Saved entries
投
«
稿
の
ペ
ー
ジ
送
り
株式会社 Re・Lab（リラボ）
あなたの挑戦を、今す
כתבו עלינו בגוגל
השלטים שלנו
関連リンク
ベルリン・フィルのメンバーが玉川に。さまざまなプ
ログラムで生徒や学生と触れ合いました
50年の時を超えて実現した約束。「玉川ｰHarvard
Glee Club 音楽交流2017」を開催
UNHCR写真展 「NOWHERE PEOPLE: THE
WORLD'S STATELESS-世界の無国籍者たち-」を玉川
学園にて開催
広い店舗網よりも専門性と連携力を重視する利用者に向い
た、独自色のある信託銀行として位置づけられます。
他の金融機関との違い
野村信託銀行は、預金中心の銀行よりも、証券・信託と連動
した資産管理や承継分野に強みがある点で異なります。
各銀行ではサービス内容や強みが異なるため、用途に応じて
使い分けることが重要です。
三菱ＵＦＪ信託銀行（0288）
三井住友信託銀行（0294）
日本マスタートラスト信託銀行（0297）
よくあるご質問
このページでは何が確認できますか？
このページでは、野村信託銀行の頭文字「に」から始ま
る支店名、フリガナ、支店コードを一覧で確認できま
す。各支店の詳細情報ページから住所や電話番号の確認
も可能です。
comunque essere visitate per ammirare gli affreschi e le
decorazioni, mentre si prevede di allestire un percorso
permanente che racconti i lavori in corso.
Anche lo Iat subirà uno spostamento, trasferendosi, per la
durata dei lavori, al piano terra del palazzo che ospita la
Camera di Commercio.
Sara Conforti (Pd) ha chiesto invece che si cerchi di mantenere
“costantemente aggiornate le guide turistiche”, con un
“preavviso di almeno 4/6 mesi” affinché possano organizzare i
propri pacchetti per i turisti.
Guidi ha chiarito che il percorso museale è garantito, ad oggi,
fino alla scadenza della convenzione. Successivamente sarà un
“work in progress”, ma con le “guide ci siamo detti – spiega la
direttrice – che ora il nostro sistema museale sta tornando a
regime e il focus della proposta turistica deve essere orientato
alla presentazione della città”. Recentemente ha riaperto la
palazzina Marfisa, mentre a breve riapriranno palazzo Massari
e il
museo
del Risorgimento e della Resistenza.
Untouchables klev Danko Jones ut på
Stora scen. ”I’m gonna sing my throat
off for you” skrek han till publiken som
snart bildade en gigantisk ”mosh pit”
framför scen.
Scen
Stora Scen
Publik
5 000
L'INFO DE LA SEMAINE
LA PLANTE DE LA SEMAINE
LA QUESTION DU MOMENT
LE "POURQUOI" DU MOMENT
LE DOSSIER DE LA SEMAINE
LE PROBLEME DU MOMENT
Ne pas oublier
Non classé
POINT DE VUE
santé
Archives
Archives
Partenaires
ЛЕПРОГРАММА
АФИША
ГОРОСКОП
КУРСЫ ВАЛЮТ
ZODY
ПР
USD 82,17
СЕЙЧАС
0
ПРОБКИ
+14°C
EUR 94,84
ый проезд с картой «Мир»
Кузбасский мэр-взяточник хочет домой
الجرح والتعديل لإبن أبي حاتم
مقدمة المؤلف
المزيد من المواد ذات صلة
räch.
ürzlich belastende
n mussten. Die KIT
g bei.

---

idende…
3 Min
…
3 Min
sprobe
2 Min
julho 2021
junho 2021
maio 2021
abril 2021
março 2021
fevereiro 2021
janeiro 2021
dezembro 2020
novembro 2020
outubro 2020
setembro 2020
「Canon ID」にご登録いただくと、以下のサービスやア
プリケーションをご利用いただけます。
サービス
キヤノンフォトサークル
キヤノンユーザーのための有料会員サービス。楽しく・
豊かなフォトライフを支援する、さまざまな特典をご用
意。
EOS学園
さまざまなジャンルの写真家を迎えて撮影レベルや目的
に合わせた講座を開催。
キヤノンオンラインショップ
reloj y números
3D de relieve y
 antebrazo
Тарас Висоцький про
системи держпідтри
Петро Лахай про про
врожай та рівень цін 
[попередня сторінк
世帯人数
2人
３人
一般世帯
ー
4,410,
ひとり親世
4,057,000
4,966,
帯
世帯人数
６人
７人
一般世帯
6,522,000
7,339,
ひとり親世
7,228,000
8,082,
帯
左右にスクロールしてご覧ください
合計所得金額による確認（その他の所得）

--

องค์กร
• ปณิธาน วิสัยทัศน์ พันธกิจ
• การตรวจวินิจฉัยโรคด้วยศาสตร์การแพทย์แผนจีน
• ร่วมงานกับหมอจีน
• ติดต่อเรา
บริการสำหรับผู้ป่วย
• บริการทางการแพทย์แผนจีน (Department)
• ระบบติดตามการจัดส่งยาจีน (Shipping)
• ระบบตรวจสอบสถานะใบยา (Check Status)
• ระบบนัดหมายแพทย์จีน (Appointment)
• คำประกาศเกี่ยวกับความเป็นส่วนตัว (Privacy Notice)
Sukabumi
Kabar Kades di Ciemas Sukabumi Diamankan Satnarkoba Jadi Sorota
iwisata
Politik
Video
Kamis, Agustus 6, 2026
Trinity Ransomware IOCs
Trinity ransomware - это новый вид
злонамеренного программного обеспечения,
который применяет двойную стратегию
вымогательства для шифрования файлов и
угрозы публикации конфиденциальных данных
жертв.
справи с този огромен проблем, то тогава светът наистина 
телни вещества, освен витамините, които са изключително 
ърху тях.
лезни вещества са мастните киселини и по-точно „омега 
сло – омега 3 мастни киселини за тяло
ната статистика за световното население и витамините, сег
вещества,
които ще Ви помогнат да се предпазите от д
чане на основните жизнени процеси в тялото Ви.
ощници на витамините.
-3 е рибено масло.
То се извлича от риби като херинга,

Task objective: Write out only the lines that run from the line containing "dezembro 2020" through the line containing "合計所得金額による確認（その他の所得）", both included, exactly as they appear above.

Response to the task:
dezembro 2020
novembro 2020
outubro 2020
setembro 2020
「Canon ID」にご登録いただくと、以下のサービスやア
プリケーションをご利用いただけます。
サービス
キヤノンフォトサークル
キヤノンユーザーのための有料会員サービス。楽しく・
豊かなフォトライフを支援する、さまざまな特典をご用
意。
EOS学園
さまざまなジャンルの写真家を迎えて撮影レベルや目的
に合わせた講座を開催。
キヤノンオンラインショップ
reloj y números
3D de relieve y
 antebrazo
Тарас Висоцький про
системи держпідтри
Петро Лахай про про
врожай та рівень цін 
[попередня сторінк
世帯人数
2人
３人
一般世帯
ー
4,410,
ひとり親世
4,057,000
4,966,
帯
世帯人数
６人
７人
一般世帯
6,522,000
7,339,
ひとり親世
7,228,000
8,082,
帯
左右にスクロールしてご覧ください
合計所得金額による確認（その他の所得）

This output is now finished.